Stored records

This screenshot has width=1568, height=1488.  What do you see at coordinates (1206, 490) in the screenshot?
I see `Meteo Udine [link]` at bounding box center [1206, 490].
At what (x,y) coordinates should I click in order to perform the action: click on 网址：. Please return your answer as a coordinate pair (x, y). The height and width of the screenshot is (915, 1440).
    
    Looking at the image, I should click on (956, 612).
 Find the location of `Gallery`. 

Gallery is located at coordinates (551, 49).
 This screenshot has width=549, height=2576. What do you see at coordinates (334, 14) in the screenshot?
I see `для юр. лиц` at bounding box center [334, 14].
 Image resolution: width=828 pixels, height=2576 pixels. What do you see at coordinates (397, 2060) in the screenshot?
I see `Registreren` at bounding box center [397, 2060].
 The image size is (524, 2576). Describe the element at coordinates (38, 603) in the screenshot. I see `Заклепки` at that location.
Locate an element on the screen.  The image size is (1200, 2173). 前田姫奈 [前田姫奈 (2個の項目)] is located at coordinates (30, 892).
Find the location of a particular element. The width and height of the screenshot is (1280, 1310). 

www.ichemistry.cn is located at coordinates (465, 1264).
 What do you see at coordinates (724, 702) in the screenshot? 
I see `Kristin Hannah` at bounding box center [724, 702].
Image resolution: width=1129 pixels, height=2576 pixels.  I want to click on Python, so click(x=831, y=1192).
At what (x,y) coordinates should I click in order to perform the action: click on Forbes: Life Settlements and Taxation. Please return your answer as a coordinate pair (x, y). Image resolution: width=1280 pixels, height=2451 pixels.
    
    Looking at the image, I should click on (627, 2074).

Problem details
Above are the records; reproduce all of them exactly.

Written reply
This screenshot has width=1568, height=1488.  What do you see at coordinates (1206, 490) in the screenshot?
I see `Meteo Udine [link]` at bounding box center [1206, 490].
At what (x,y) coordinates should I click in order to perform the action: click on 网址：. Please return your answer as a coordinate pair (x, y). The height and width of the screenshot is (915, 1440).
    
    Looking at the image, I should click on (956, 612).
 Find the location of `Gallery`. 

Gallery is located at coordinates (551, 49).
 This screenshot has width=549, height=2576. What do you see at coordinates (334, 14) in the screenshot?
I see `для юр. лиц` at bounding box center [334, 14].
 Image resolution: width=828 pixels, height=2576 pixels. What do you see at coordinates (397, 2060) in the screenshot?
I see `Registreren` at bounding box center [397, 2060].
 The image size is (524, 2576). Describe the element at coordinates (38, 603) in the screenshot. I see `Заклепки` at that location.
Locate an element on the screen.  The image size is (1200, 2173). 前田姫奈 [前田姫奈 (2個の項目)] is located at coordinates (30, 892).
Find the location of a particular element. The width and height of the screenshot is (1280, 1310). 

www.ichemistry.cn is located at coordinates (465, 1264).
 What do you see at coordinates (724, 702) in the screenshot? 
I see `Kristin Hannah` at bounding box center [724, 702].
Image resolution: width=1129 pixels, height=2576 pixels.  I want to click on Python, so click(x=831, y=1192).
At what (x,y) coordinates should I click in order to perform the action: click on Forbes: Life Settlements and Taxation. Please return your answer as a coordinate pair (x, y). Image resolution: width=1280 pixels, height=2451 pixels.
    
    Looking at the image, I should click on (627, 2074).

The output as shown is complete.